◆ Your task
Look through the records below and copy each line that includes the word "Open".

___ Provided information

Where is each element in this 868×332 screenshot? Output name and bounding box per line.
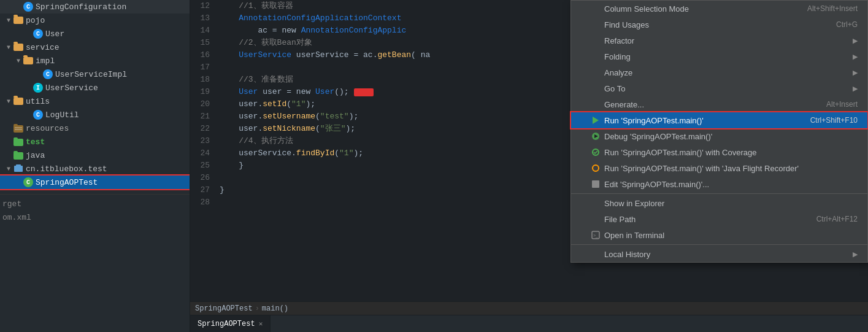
jfr-icon	[591, 163, 601, 173]
menu-separator-1	[571, 193, 867, 194]
col-sel-icon	[591, 4, 601, 14]
menu-item-run-jfr[interactable]: Run 'SpringAOPTest.main()' with 'Java Fl…	[571, 160, 867, 176]
analyze-icon	[591, 68, 601, 77]
menu-label-run-cov: Run 'SpringAOPTest.main()' with Coverage	[604, 148, 756, 157]
sidebar-label-spring-config: SpringConfiguration	[36, 2, 126, 12]
menu-item-run[interactable]: Run 'SpringAOPTest.main()' Ctrl+Shift+F1…	[571, 112, 867, 128]
arrow-placeholder	[15, 179, 22, 186]
sidebar-item-java[interactable]: java	[0, 149, 190, 162]
menu-item-refactor[interactable]: Refactor ▶	[571, 33, 867, 48]
sidebar-item-pojo[interactable]: pojo	[0, 14, 190, 27]
menu-label-show-explorer: Show in Explorer	[604, 199, 664, 208]
menu-label-refactor: Refactor	[604, 36, 634, 45]
arrow-service	[5, 44, 12, 51]
arrow-placeholder	[34, 71, 42, 78]
edit-icon	[591, 179, 601, 189]
sidebar-item-test[interactable]: test	[0, 135, 190, 149]
folder-icon-impl	[23, 56, 33, 66]
svg-rect-9	[16, 164, 21, 167]
context-menu: Column Selection Mode Alt+Shift+Insert F…	[570, 0, 868, 263]
interface-icon: I	[33, 83, 43, 93]
breadcrumb-file: SpringAOPTest	[195, 304, 253, 313]
sidebar-item-omxml[interactable]: om.xml	[0, 210, 190, 224]
sidebar-item-user[interactable]: C User	[0, 27, 190, 41]
menu-item-run-cov[interactable]: Run 'SpringAOPTest.main()' with Coverage	[571, 144, 867, 160]
menu-label-analyze: Analyze	[604, 68, 632, 77]
menu-item-analyze[interactable]: Analyze ▶	[571, 64, 867, 80]
folder-icon-resources	[13, 123, 23, 133]
menu-item-debug[interactable]: Debug 'SpringAOPTest.main()'	[571, 128, 867, 144]
bottom-tab-bar: SpringAOPTest ✕	[190, 315, 868, 332]
menu-shortcut-run: Ctrl+Shift+F10	[810, 116, 858, 125]
sidebar-label-user-service-impl: UserServiceImpl	[55, 70, 127, 79]
menu-item-local-history[interactable]: Local History ▶	[571, 246, 867, 262]
menu-item-goto[interactable]: Go To ▶	[571, 80, 867, 96]
sidebar-item-rget[interactable]: rget	[0, 197, 190, 210]
menu-item-col-sel[interactable]: Column Selection Mode Alt+Shift+Insert	[571, 1, 867, 17]
svg-rect-7	[13, 151, 18, 153]
menu-item-folding[interactable]: Folding ▶	[571, 48, 867, 64]
arrow-placeholder	[5, 152, 12, 159]
arrow-pojo	[5, 17, 12, 24]
menu-shortcut-col-sel: Alt+Shift+Insert	[807, 4, 858, 13]
generate-icon	[591, 99, 601, 109]
svg-point-13	[593, 165, 599, 171]
arrow-placeholder	[5, 139, 12, 145]
sidebar-item-user-service[interactable]: I UserService	[0, 81, 190, 95]
goto-submenu-arrow: ▶	[853, 85, 858, 93]
sidebar-item-log-util[interactable]: C LogUtil	[0, 108, 190, 122]
menu-item-file-path[interactable]: File Path Ctrl+Alt+F12	[571, 211, 867, 227]
arrow-placeholder	[25, 31, 32, 37]
menu-shortcut-find-usages: Ctrl+G	[836, 20, 858, 29]
coverage-icon	[591, 147, 601, 157]
run-icon	[591, 115, 601, 125]
menu-label-file-path: File Path	[604, 215, 636, 224]
sidebar-item-service[interactable]: service	[0, 41, 190, 54]
terminal-icon: >_	[591, 230, 601, 240]
menu-item-edit[interactable]: Edit 'SpringAOPTest.main()'...	[571, 176, 867, 192]
folder-icon-pojo	[13, 15, 23, 25]
bottom-tab-spring-aop-test[interactable]: SpringAOPTest ✕	[190, 315, 271, 333]
svg-rect-1	[13, 124, 18, 126]
sidebar-item-spring-aop-test[interactable]: C SpringAOPTest	[0, 176, 190, 189]
menu-item-open-terminal[interactable]: >_ Open in Terminal	[571, 227, 867, 243]
folding-icon	[591, 52, 601, 61]
arrow-placeholder	[5, 125, 12, 132]
sidebar-item-spring-config[interactable]: C SpringConfiguration	[0, 0, 190, 14]
sidebar-item-user-service-impl[interactable]: C UserServiceImpl	[0, 68, 190, 81]
menu-label-open-terminal: Open in Terminal	[604, 231, 664, 240]
menu-shortcut-file-path: Ctrl+Alt+F12	[816, 215, 858, 223]
sidebar-item-impl[interactable]: impl	[0, 54, 190, 68]
menu-label-run-jfr: Run 'SpringAOPTest.main()' with 'Java Fl…	[604, 164, 799, 173]
sidebar-item-cn-pkg[interactable]: cn.itbluebox.test	[0, 162, 190, 176]
menu-item-generate[interactable]: Generate... Alt+Insert	[571, 96, 867, 112]
svg-text:>_: >_	[593, 233, 598, 238]
close-icon[interactable]: ✕	[259, 320, 263, 328]
debug-icon	[591, 131, 601, 141]
sidebar-label-spring-aop-test: SpringAOPTest	[36, 178, 98, 187]
sidebar-label-utils: utils	[26, 97, 50, 106]
analyze-submenu-arrow: ▶	[853, 69, 858, 77]
menu-separator-2	[571, 244, 867, 245]
file-path-icon	[591, 214, 601, 224]
breadcrumb: SpringAOPTest › main()	[190, 301, 868, 315]
folder-icon-java	[13, 150, 23, 160]
sidebar-label-cn-pkg: cn.itbluebox.test	[26, 164, 107, 174]
red-box-marker	[354, 88, 374, 96]
menu-item-find-usages[interactable]: Find Usages Ctrl+G	[571, 17, 867, 33]
menu-label-col-sel: Column Selection Mode	[604, 4, 689, 14]
arrow-placeholder	[15, 4, 22, 10]
class-icon-aop: C	[23, 177, 33, 187]
breadcrumb-sep: ›	[255, 304, 259, 313]
folder-icon-service	[13, 42, 23, 52]
menu-label-find-usages: Find Usages	[604, 20, 649, 29]
sidebar-label-log-util: LogUtil	[45, 110, 79, 120]
arrow-placeholder	[25, 112, 32, 118]
sidebar-item-utils[interactable]: utils	[0, 95, 190, 108]
sidebar-label-test: test	[26, 137, 45, 147]
sidebar-item-resources[interactable]: resources	[0, 122, 190, 135]
sidebar-label-impl: impl	[36, 56, 55, 66]
menu-label-edit: Edit 'SpringAOPTest.main()'...	[604, 180, 709, 189]
goto-icon	[591, 83, 601, 93]
menu-item-show-explorer[interactable]: Show in Explorer	[571, 195, 867, 211]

______

◆ Your response
menu-item-open-terminal[interactable]: >_ Open in Terminal	[571, 227, 867, 243]
menu-label-open-terminal: Open in Terminal	[604, 231, 664, 240]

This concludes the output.